4. Life Insurance Schemes:
a. Fraudulent Death Claims – obtaining reimbursement for life insurance using phony death certificates.
b. Murder for Profit – killing (or arranging for the killing) of a person in order to collect the insurance.
5. Liability Schemes – claiming an injury that did not occur. The slip and fall scam is the most common, where a person claims to fall as the result of negligence on behalf of the insured.
6. Workers Compensation Fraud:
a. Premium Fraud – misrepresenting information to the insurer by employers to lower the cost of workers compensation premiums.
b. Agent Fraud:
• issuing certificates of coverage indicating the customer is insured, but never forwarding the premium to the insurance company
• altering the application for coverage completed by the employer in order to be able to offer a lower premium to his client
• improperly advising the employer as to how to complete the application
• advising the employer to transfer a group of employees into a lower risk classification to avoid the experience modifier premium rate
c.
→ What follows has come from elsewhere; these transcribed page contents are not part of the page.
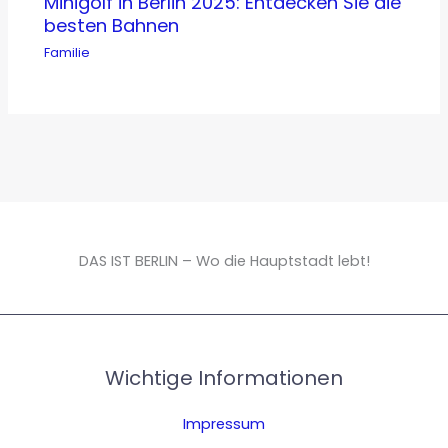
Minigolf in Berlin 2025: Entdecken Sie die
besten Bahnen
Familie
DAS IST BERLIN – Wo die Hauptstadt lebt!
Wichtige Informationen
Impressum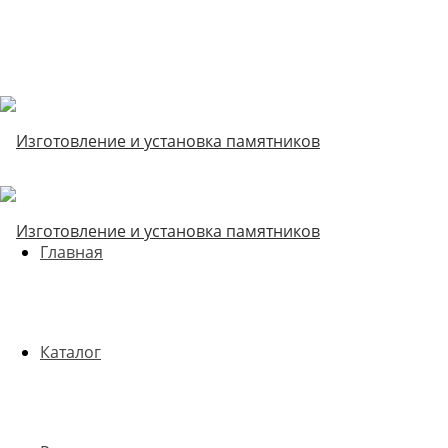
Главная
Каталог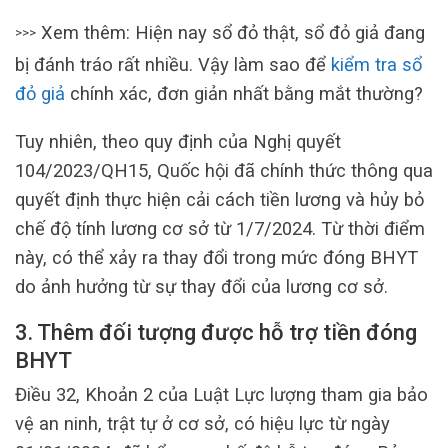
Xem thêm: Hiện nay sổ đỏ thật, sổ đỏ giả đang
>>>
bị đánh tráo rất nhiều. Vậy làm sao để
kiểm tra sổ
đỏ giả
chính xác, đơn giản nhất bằng mắt thường?
Tuy nhiên, theo quy định của Nghị quyết
104/2023/QH15, Quốc hội đã chính thức thông qua
quyết định thực hiện cải cách tiền lương và hủy bỏ
chế độ tính lương cơ sở từ 1/7/2024. Từ thời điểm
này, có thể xảy ra thay đổi trong mức đóng BHYT
do ảnh hưởng từ sự thay đổi của lương cơ sở.
3. Thêm đối tượng được hỗ trợ tiền đóng
BHYT
Điều 32, Khoản 2 của Luật Lực lượng tham gia bảo
vệ an ninh, trật tự ở cơ sở, có hiệu lực từ ngày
Claimant Fraud – misrepresenting the circumstances of any injury or fabricating that an injury occurred such as staging an accident and fabricating an injury, or actually having an accident and then exaggerating the injury.
d. Organized Fraud schemes are composed of the united efforts of:
• lawyer – usually the organizer of the scheme and the one who will profit the most because the majority of workers compensation cases are accepted on a contingency fee basis
• capper (a.k.a. runner) – recruiting patients for the scheme. He may be employed by either the attorney or doctor and is paid, either on a percentage of the total take or on a per person basis, for bringing in patients
• doctor – may be one of the organizers or a player in the scheme, but must be a part of it in order for it to work properly. The doctor is used to lend authenticity to the scheme, and he is well compensated for his efforts. The doctor bills for services that he may or may not render as well as for unnecessary services. In addition, if the patient has regular health insurance, the doctor may double bill for the services. If the injury incurred as the result of an automobile accident while the patient was on the job, the doctor may bill all three insurance companies: the workers compensation carrier, the employee’s health insurance, and the automobile carrier
• claimant – helps the above-mentioned persons (lawyer, runner, and doctor) by playing his part in the scheme
7. Arson – an act of deliberately setting fire to a building, car or other property for fraudulent or malicious purposes. Great strides have been made in fighting arson over the past two decades. Church arson is classified as a federal crime and a coalition of federal agencies are allied against church arson. More fire fighters and police officers have basic training in arson detection. Insurers have set up a computerized database of property claims to help identify suspicious fires and insurance companies have special units to investigate suspected arson. State laws now allow a free exchange of information between insurers and law enforcement agencies eliminating the threat of civil suits for libel or violation of privacy. New computer modeling programs enable fire investigators to better understand the dynamics of arson fires.